Californians give away their rights like candy regardless of if they make any sense or no


----------



## Sacto Burbs (Dec 28, 2014)

"Until fairly recently (10-15 years ago), in Texas it was legal for a passenger to have an open container of alcohol, or even to be blind drunk as long as they behaved themselves. Not many years before that, it was legal for the driver to have an open container so long as they weren't legally intoxicated.

In the case of Texas, intense lobbying by MADD, not to mention a number of highly publicized DUI's involving death, got the beer out of the driver's hand. Not long after that, the passenger had to give them up as well on the argument that it made the first law too easy to circumvent a la "Oh shit, the cops. Here honey, hold my beer."

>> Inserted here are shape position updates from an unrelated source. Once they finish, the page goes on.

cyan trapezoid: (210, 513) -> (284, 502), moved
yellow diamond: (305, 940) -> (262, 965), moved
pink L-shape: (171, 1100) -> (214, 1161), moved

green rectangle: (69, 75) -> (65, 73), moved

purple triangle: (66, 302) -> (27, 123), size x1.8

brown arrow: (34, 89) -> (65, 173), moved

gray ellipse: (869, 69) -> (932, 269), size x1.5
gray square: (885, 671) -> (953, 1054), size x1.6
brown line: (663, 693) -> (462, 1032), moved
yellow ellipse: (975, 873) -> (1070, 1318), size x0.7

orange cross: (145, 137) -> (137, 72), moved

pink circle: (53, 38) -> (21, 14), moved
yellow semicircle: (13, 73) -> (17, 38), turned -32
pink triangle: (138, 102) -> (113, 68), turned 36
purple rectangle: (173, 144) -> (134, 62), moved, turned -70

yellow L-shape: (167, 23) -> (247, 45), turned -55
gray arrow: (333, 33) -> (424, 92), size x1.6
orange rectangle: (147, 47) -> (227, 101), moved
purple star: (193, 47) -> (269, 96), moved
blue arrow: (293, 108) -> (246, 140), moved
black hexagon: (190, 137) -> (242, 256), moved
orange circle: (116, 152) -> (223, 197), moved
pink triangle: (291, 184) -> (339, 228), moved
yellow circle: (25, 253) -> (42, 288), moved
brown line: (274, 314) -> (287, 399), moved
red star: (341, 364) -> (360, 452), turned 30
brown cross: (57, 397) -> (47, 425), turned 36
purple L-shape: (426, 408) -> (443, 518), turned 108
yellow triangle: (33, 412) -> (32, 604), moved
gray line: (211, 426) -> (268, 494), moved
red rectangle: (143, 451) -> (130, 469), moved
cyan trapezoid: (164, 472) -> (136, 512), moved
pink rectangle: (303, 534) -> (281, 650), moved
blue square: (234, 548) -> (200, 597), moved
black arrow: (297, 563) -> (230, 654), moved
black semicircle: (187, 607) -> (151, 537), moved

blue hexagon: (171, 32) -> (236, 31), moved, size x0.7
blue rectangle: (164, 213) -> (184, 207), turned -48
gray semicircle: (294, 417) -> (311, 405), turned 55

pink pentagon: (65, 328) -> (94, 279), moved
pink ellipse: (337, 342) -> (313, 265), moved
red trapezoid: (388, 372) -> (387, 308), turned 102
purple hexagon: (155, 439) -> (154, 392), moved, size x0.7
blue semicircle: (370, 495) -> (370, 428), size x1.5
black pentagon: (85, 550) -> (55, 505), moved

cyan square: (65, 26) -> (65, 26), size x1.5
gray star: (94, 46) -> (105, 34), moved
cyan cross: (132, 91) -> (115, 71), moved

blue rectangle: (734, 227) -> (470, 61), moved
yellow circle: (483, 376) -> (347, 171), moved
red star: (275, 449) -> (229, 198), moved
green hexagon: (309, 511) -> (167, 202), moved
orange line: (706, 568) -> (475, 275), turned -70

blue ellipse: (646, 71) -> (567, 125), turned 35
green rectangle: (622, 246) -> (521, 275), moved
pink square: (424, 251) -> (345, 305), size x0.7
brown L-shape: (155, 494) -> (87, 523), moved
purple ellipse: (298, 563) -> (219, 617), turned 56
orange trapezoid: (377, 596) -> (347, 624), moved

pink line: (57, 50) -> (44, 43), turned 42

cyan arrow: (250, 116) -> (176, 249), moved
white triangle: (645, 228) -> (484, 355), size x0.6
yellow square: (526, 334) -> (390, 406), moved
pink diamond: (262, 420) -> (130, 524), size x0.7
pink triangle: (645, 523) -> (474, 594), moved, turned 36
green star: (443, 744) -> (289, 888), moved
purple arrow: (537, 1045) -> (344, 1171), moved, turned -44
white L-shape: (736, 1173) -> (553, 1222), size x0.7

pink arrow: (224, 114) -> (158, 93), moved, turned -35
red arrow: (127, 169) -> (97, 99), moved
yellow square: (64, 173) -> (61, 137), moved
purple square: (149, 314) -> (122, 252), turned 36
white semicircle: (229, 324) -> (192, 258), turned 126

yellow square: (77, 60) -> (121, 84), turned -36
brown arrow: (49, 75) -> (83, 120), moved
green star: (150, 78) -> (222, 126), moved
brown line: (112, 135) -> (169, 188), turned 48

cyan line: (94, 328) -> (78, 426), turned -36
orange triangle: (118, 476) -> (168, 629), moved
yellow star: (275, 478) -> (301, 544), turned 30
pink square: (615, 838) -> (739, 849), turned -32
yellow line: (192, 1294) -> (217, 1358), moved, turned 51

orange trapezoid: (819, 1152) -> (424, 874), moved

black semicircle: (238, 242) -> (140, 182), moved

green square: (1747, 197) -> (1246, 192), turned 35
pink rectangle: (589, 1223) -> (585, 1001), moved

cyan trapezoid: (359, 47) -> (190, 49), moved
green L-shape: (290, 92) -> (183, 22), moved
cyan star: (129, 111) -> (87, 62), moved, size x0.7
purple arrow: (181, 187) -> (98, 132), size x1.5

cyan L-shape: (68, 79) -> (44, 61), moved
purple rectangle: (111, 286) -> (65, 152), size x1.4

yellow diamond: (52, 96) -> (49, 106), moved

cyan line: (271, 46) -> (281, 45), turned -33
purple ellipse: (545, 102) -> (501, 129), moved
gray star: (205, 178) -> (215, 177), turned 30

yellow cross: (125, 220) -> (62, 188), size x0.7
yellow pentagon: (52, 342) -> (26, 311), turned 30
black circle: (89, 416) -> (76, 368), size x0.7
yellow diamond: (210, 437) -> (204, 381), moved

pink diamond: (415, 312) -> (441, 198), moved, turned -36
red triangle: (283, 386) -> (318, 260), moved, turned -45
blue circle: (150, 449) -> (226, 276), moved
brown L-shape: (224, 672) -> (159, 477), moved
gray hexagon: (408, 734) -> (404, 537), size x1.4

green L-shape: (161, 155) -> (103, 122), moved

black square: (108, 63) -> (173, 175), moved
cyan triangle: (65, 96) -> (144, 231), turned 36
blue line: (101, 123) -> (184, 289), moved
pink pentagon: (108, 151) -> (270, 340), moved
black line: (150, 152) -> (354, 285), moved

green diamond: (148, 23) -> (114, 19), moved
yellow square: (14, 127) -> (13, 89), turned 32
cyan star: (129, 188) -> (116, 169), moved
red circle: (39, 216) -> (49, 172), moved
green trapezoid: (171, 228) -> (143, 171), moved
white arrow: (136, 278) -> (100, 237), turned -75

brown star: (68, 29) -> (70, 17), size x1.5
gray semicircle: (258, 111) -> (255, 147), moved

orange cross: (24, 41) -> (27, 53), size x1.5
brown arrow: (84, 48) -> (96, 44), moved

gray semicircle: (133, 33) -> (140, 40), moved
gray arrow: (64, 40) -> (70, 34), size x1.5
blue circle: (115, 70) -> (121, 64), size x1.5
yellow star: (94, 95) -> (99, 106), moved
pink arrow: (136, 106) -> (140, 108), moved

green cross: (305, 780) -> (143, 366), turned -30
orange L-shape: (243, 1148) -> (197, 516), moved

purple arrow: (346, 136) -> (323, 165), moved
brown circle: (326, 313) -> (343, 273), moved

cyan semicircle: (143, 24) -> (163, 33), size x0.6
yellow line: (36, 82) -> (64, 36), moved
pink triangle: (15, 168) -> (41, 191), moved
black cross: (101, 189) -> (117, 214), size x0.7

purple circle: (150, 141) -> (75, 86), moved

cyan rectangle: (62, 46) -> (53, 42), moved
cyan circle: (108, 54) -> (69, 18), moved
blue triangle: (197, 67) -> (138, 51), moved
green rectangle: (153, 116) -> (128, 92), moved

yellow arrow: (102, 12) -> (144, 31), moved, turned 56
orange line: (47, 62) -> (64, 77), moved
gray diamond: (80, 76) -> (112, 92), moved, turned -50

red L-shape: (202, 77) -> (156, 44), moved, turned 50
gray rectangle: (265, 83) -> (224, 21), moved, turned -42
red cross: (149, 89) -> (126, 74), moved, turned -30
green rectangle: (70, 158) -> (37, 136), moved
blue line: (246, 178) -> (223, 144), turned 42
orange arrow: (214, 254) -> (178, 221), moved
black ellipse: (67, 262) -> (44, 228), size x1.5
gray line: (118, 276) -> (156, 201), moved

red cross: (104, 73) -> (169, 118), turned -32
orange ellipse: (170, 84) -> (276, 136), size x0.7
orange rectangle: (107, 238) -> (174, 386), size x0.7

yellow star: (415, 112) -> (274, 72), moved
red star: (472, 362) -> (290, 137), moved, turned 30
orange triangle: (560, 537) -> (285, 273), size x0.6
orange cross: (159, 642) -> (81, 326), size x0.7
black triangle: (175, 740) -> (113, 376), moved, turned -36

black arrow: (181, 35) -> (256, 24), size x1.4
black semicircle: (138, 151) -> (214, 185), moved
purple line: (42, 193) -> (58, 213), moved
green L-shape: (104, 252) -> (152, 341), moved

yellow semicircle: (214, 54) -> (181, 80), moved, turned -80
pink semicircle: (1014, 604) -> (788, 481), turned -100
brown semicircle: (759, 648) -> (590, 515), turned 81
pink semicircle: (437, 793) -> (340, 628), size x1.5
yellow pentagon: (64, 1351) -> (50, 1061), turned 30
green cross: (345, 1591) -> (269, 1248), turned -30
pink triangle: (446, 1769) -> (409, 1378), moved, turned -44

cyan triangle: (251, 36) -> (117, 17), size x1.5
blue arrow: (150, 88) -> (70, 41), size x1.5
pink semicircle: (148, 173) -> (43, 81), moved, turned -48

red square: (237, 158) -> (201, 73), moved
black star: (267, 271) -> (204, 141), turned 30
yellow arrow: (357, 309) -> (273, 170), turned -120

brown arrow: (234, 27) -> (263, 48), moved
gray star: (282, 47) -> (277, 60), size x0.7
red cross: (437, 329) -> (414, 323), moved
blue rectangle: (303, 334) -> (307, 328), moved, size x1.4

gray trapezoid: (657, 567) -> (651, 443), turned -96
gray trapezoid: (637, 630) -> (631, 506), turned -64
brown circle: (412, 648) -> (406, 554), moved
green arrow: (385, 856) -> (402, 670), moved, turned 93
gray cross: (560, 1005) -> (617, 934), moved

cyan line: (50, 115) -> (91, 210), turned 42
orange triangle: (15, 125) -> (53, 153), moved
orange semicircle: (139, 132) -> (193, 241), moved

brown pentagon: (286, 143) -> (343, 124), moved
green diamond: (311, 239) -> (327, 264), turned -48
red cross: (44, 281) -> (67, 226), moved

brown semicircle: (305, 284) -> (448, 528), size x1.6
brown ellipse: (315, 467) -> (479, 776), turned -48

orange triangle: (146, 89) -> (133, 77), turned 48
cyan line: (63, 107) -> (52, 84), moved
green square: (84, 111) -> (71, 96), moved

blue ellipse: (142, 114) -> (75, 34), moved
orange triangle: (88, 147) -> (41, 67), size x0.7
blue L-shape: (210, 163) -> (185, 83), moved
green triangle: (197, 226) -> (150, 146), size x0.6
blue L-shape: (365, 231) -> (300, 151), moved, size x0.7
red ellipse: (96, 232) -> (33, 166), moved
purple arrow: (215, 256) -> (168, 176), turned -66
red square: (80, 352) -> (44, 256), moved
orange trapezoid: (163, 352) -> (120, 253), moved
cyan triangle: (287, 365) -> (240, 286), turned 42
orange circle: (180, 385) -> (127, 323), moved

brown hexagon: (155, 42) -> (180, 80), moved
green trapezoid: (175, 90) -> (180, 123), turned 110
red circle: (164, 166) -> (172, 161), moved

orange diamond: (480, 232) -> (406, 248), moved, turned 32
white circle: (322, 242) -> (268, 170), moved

http://boards.straightdope.com/sdmb/archive/index.php/t-442670.html


----------



## duggles (Aug 25, 2014)

So can Texas passengers no longer have open containers in a vehicle? My knowledge of Texas, as little as a year ago you could still go through drive-thru margarita places. Not the case anymore?


----------



## Sacto Burbs (Dec 28, 2014)

(b) A person commits an offense if the person knowingly possesses an open container in a passenger area of a motor vehicle that is located on a public highway, regardless of whether the vehicle is being operated or is stopped or parked. Possession by a person of one or more open containers in a single criminal episode is a single offense.

(c) It is an exception to the application of Subsection (b) that at the time of the offense the defendant was a passenger in:

(1) the passenger area of a motor vehicle designed, maintained, or used primarily for the transportation of persons for compensation, including a bus, taxicab, or limousine; or

http://www.statutes.legis.state.tx.us/Docs/PE/htm/PE.49.htm


----------



## Sacto Burbs (Dec 28, 2014)

*California's Open Container Laws 
(Vehicle Code Sections 23221 - 23229 VC)*
Vehicle Code sections 23221-23229 VC are collectively referred to as California's "open container" laws. Simply put, these laws prohibit driving with an alcoholic beverage in the car that has been opened...even if not consumed.1

This offense is typically an infraction, punishable by a maximum $250 fine.2 However, if you are a driver or passenger under 21 and are caught violating this law, you face a misdemeanor, punishable by up to six months in jail and a maximum $1,000 fine.3

The good news is that there are a variety of legal defenses to this charge. These include (but are not limited to):


the alcohol was in the trunk,
*you were in a "hired" car, such as a taxi, bus or limousine,*
there was no probable probable cause for the police to stop you, or
the police only discovered your open container because they performed an illegal search and seizure.


----------



## Sacto Burbs (Dec 28, 2014)

So it is not illegal to have red cups in the back of your car when you Uber. Aren't you glad I told you ?


----------



## UL Driver SF (Aug 29, 2014)

Sacto Burbs said:


> So it is not illegal to have red cups in the back of your car when you Uber. Aren't you glad I told you ?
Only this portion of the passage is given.